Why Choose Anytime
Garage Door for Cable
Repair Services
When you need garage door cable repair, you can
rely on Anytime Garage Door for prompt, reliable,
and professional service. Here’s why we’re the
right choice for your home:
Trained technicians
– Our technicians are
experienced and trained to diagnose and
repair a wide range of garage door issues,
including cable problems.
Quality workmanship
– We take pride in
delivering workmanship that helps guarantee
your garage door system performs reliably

--

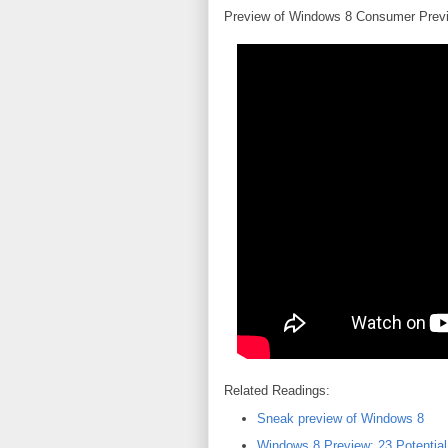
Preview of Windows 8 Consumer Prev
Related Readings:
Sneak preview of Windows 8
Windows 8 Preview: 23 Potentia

---

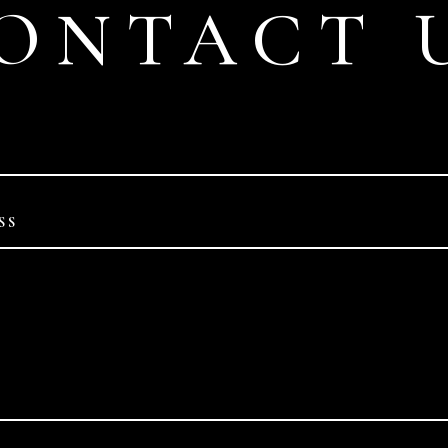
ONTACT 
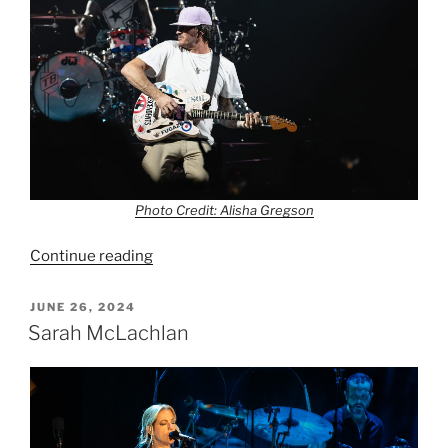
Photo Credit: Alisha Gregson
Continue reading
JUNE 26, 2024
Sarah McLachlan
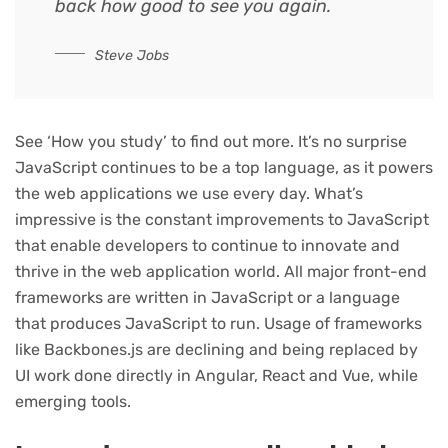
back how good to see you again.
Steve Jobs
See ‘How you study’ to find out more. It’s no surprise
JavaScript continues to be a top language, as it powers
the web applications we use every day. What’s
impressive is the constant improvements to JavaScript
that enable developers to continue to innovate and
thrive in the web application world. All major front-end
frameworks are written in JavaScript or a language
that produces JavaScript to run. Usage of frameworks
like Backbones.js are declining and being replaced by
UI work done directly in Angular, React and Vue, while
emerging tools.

What is required.
In the records, which lines use the word "that"? Report them.

Task result.
delivering workmanship that helps guarantee
that enable developers to continue to innovate and
that produces JavaScript to run. Usage of frameworks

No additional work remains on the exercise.